USDJPY: The USDJPY’s run higher has finally stalled, just below the psychologically significant 80.00 figure – a level only to be broken if the uptrend is ‘true.’ Additionally, the daily RSI has entered overbought territory. As such, we’re looking to buy the USDJPY on dips for a move towards 80.60/65 (June highs). Resistance comes in there and just below at 80.00. Support is79.60/70, 79.35/40, 79.20, and 78.40/60.

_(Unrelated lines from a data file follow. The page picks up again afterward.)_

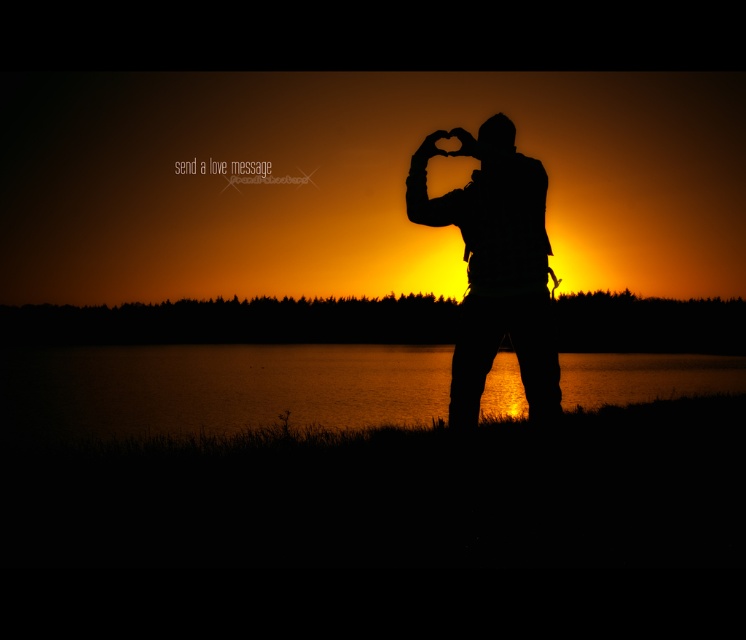 Question: Which point is closer to the camera taking this photo?

Choices:
 (A) (336, 403)
 (B) (492, 134)

Answer: (B)

Question: Is glistening water at center thinner than silhouette figure at center?

Choices:
 (A) yes
 (B) no

Answer: (B)

Question: Is glistening water at center thinner than silhouette figure at center?

Choices:
 (A) yes
 (B) no

Answer: (B)

Question: Does glistening water at center have a lesser width compared to silhouette figure at center?

Choices:
 (A) yes
 (B) no

Answer: (B) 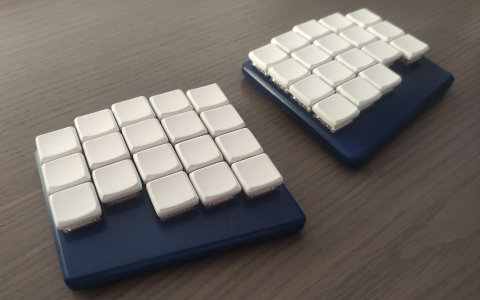 Where is `wood grain lines`? Image resolution: width=480 pixels, height=300 pixels. wood grain lines is located at coordinates (382, 229), (360, 225), (351, 213), (339, 203), (391, 246). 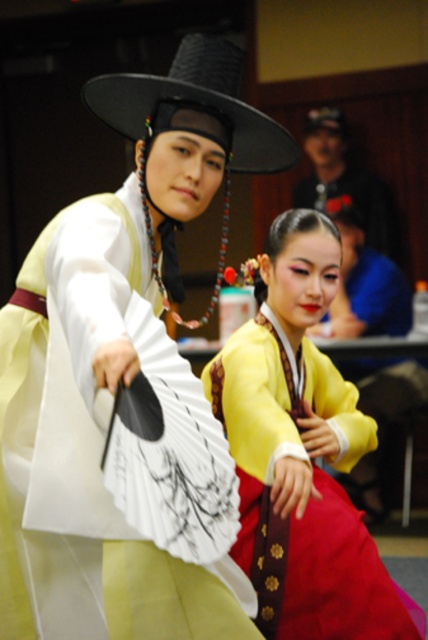 Question: Does yellow satin blouse at center come in front of white silk fan at center?

Choices:
 (A) no
 (B) yes

Answer: (A)

Question: Can you confirm if white silk fan at center is positioned below matte black hat at upper center?

Choices:
 (A) no
 (B) yes

Answer: (B)

Question: Which of the following is the closest to the observer?

Choices:
 (A) (x=308, y=154)
 (B) (x=127, y=234)

Answer: (B)

Question: Does yellow satin blouse at center come behind white silk fan at center?

Choices:
 (A) yes
 (B) no

Answer: (A)

Question: Which object is farther from the camera taking this photo?

Choices:
 (A) white silk fan at center
 (B) yellow satin blouse at center
 (C) matte black hat at upper center

Answer: (C)

Question: Which is nearer to the white silk fan at center?

Choices:
 (A) matte black hat at upper center
 (B) yellow satin blouse at center

Answer: (B) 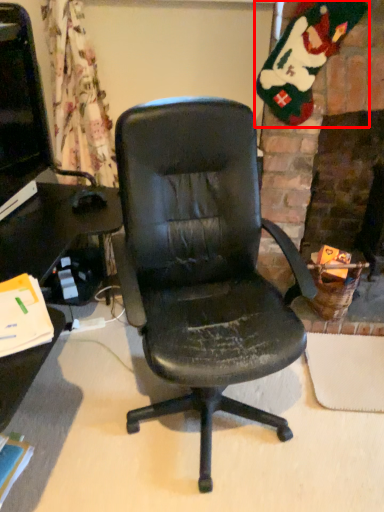 Question: Where is santa claus (annotated by the red box) located in relation to computer monitor in the image?

Choices:
 (A) right
 (B) left

Answer: (A) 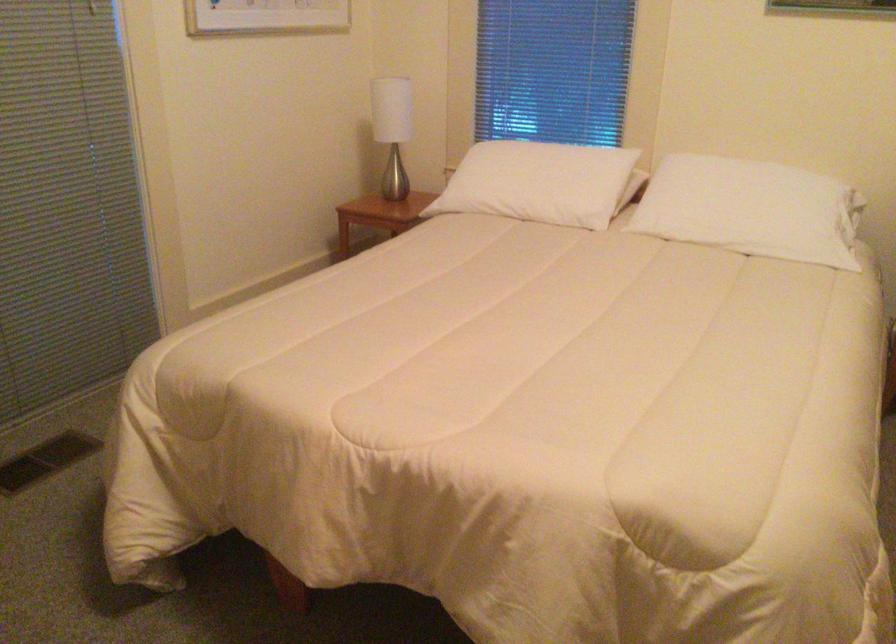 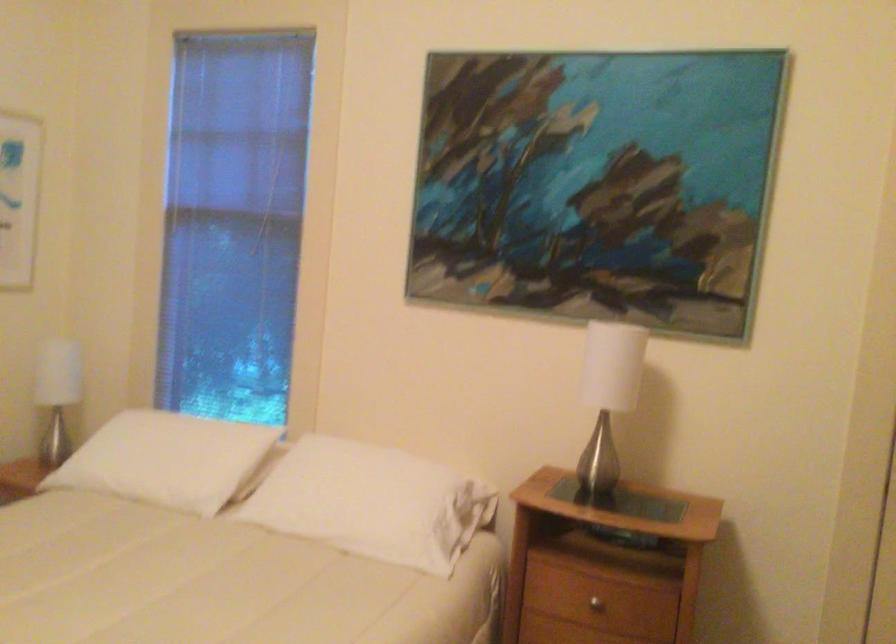 Question: What movement of the cameraman would produce the second image?

Choices:
 (A) Left
 (B) Right
 (C) Forward
 (D) Backward

Answer: (B) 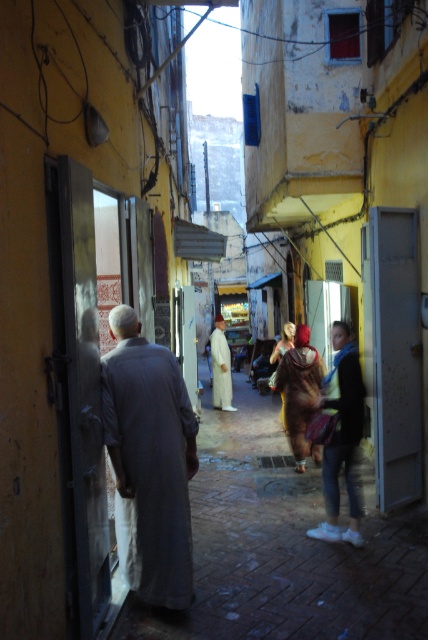 Question: Which of these objects is positioned closest to the denim jeans at center?

Choices:
 (A) white cotton robe at center
 (B) gray cotton robe at left

Answer: (B)

Question: Where is gray cotton robe at left located in relation to white cotton robe at center in the image?

Choices:
 (A) left
 (B) right

Answer: (A)

Question: Is gray cotton robe at left behind white cotton robe at center?

Choices:
 (A) no
 (B) yes

Answer: (A)

Question: Based on their relative distances, which object is farther from the denim jeans at center?

Choices:
 (A) white cotton robe at center
 (B) gray cotton robe at left

Answer: (A)

Question: Does denim jeans at center lie in front of white cotton robe at center?

Choices:
 (A) yes
 (B) no

Answer: (A)

Question: Which is nearer to the denim jeans at center?

Choices:
 (A) gray cotton robe at left
 (B) white cotton robe at center

Answer: (A)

GBPUSD: The pair has broken through 1.0600/15 (former channel resistance off of June 20 and August 23 highs, 50-EMA) and is now testing 1.5975/95, which served as support as each of the past two weeks. Even on this recent breakdown, the daily RSI has held above 40 – a break below would suggest the uptrend is over. Support comes in at 1.5975/80, and 1.5770/85 (late-August swing lows). Resistance comes in at 1.6000/15, 1.6080/1.6100, 1.6170/80 (last week’s highs), 1.6260 (the former April swing highs by close), and 1.6300.
AUDUSD: The 100-DMA at 1.0295/1.0300 did not hold today, having us look lower. The pair is now testing soft support at 1.0270 (ascending trendline off of October 8 and October 15 lows). Support is there, 1.0230/35, and 1.0200/15. Resistance is at 1.0330/45 (50-EMA, 200-DMA), 1.0405/25, and 1.0500/15.
SPX500: After finding support at 1420/25 (the 61.8% Fibo retracement on June 2012 low to September 2012 high, ascending trendline off of the June 4 and July 24 lows, 50-EMA) on three occasions the past two weeks, pressure today finally cracked the crucial level, and it alters our outlook. A close below 1430/32 (50-EMA, ascending trendline off of the June 4 and July 24 lows) would signal a top is in and targets near 1355 would come into focus. Support comes in at 1420/25 and 1400. Resistance comes in at 1430/32, 1441 (20-EMA), 1460, 1470, and 1498/1504.
GOLD: Gold is breaking further, now down below 1715 (mid-September swing low), and with the daily RSI breaking below 40 (a key level in uptrends), our bias is quickly shifting from neutral to bearish. Yesterday it appeared that a Hammer was forming as the daily candlestick, but this was a false signal. Resistance is 1715, 1735, 1755/58 and 1785/1805. Support is 1690/95 and 1660/65 (100-DMA, 200-DMA).